Geçtiğimiz aylarda, Sağlık Bakanlığı tarafından düzenlenen “Sağlık Meslekleri Serbest Çalışma İcrası Yönetmeliği”, Uzman Klinik Psikolog unvanı olmadan serbest çalışma icrası yapılamayacağını belirterek, dört yıllık örgün eğitim sonucunda elde edilen Psikoloji lisans diplomasına ek olarak eğitimler ile yetkinlik ve yeterliliğe ulaşmış psikologlara “serbest meslek icra yetkisinin yasal olarak mümkün olmadığı” belirtilmiştir. Bu açıklama hem dört yıllık eğitim sonucu ‘psikolog’ unvanı almaya hak kazanan psikologların lisans eğitimi yeterli görmemekte, hem de her yıl mezun edilen psikolog sayısı ile Klinik Psikoloji Yüksek Lisans eğitimine kabul edilen öğrenci sayıları karşılaştırıldığında lisans mezunlarını zor durumda bırakmaktadır. Ayrıca lisans mezunu psikologların KPSS ile devlet hastanelerine atanabilmeleri, Sağlık Bakanlığı’nın yönetmeliğindeki çelişkiyi gözler önüne sermektedir.

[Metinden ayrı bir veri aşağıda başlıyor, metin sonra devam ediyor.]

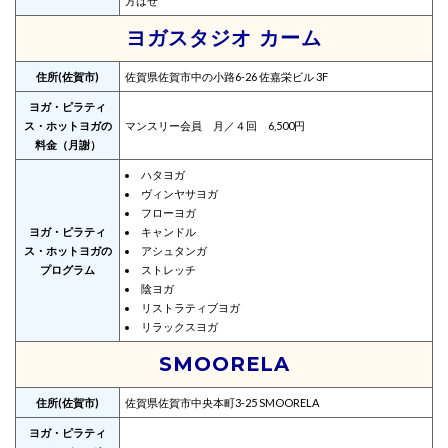
方はぜ
ヨガスタジオ カーム
住所(佐賀市)
佐賀県佐賀市中の小路6-26 佐嘉栄ビル 3F
ヨガ・ピラティ
ス・ホットヨガの
マンスリー会員 月／４回 6,500円
料金（月謝）
ハタヨガ
ヴィンヤサヨガ
フローヨガ
ヨガ・ピラティ
キャンドル
ス・ホットヨガの
アシュタンガ
プログラム
ストレッチ
陰ヨガ
リストラティブヨガ
リラックスヨガ
SMOORELA
住所(佐賀市)
佐賀県佐賀市中央本町3-25 SMOORELA
ヨガ・ピラティ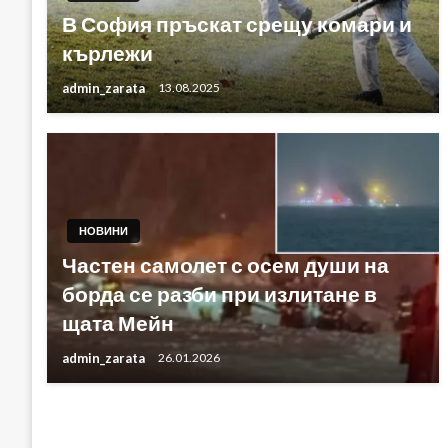
В София пръскат срещу комари и
кърлежи
admin_zarata
13.08.2025
НОВИНИ
Частен самолет с осем души на
борда се разби при излитане в
щата Мейн
admin_zarata
26.01.2026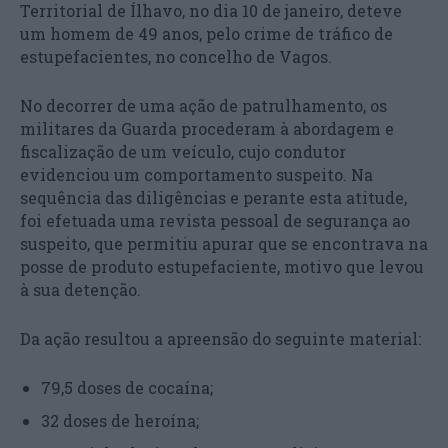
Territorial de Ílhavo, no dia 10 de janeiro, deteve
um homem de 49 anos, pelo crime de tráfico de
estupefacientes, no concelho de Vagos.
No decorrer de uma ação de patrulhamento, os
militares da Guarda procederam à abordagem e
fiscalização de um veículo, cujo condutor
evidenciou um comportamento suspeito. Na
sequência das diligências e perante esta atitude,
foi efetuada uma revista pessoal de segurança ao
suspeito, que permitiu apurar que se encontrava na
posse de produto estupefaciente, motivo que levou
à sua detenção.
Da ação resultou a apreensão do seguinte material:
79,5 doses de cocaína;
32 doses de heroína;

Mezun sayısının fazlalığı probleminin üstüne eklenmiş olan ve psikologların mesleki uygulama alanlarını büyük ölçüde kısıtlayan bu yönetmelik yerine lisans kontenjanlarının azaltılması ve yüksek lisans kontenjanlarının arttırılması önemli bir adım olabilir. Psikologların terapi verme yetkilerini ellerinden almak yerine psikoterapi veren psikologlara olan denetimin sıkılaştırılması alanda hizmet veren psikologların yetkinlik ve yeterliliklerinin ideal seviyeye ulaşmasını sağlayabilir. Lisans eğitiminin niteliğinin geliştirilmesi de büyük fayda sağlayabilir.


Unsplash
Unsplash

Kendi Ruh Sağlıklarını Koruma Mücadeleleri

 

Meslek yasasının eksikliği ve ek olarak yayınlanan yönetmelik, yeni mezun psikologlar başta olmak üzere bütün psikologların üzerinde ‘yanlış yapma korkusu’ yaratıyor. Eğitim hayatlarında öğretilen etik kurallar çerçevesinde hareket etmeye özen gösterirlerken süreklilik halinde değişen kurallar bu durumu zorlaştırıyor. Psikoloji alanı ekonomik olarak da büyük yatırım istediği için psikologlar bu değişikliklere ayak uydurmaya çalışırken maddi olarak yanlış bir adım atmaktan korkuyorlar. Ayrıca her yıl verilen mezun sayısının fazlalığının oluşturduğu istihdam sorunu, iş arama sürecinin zorlaşmasını sağlıyor, uzun süre iş bulamayan bazı psikologlar istemeyerek başka sektörlere yönelebiliyorlar. İçinden geçtikleri bu süreç; bıkkınlık, umutsuzluk, yorgunluk gibi duygulara sebep olabilirken depresyon gibi psikolojik sorunlar yaşanmasına da yol açabilir.

 

Bu noktada psikologların meslektaşları ile paylaşım ve dayanışma içinde olmaları, olumlu duyguların yaşanmasına sebep olabilir. Psikologların bir araya gelebileceği ve dayanışma içinde olabileceği kurum sayısının çok az olduğunu, bu konuda adımlar atılması gerektiğini dipnot olarak belirtmek isterim. Ayrıca psikologların kendi terapi süreçlerinden geçmeleri de yaşadıkları olumsuz duyguları düzenleme konusunda kritik olabilir. Sivil toplum kuruluşlarında aktif gönüllülük yapmak da olumlu duygular hissetmelerine yardımcı olabilir. Bu tür aktiviteler mesleki yalnızlığı ve onun getirdiği olumsuz duyguları aşma konusunda büyük katkı sağlayabilir.

 

Tüm psikologların Dünya Psikologlar Günü’nü kutlarız. Bu önemli gün vasıtasıyla sorunlarımızın görülmesi ve gelecek günlerde çözümü için gerekli adımların atılmasını temenni ediyoruz. Psikologların kaygıları giderilmiş bir biçimde mesleklerini icra edebildiklerini görmek dileğiyle.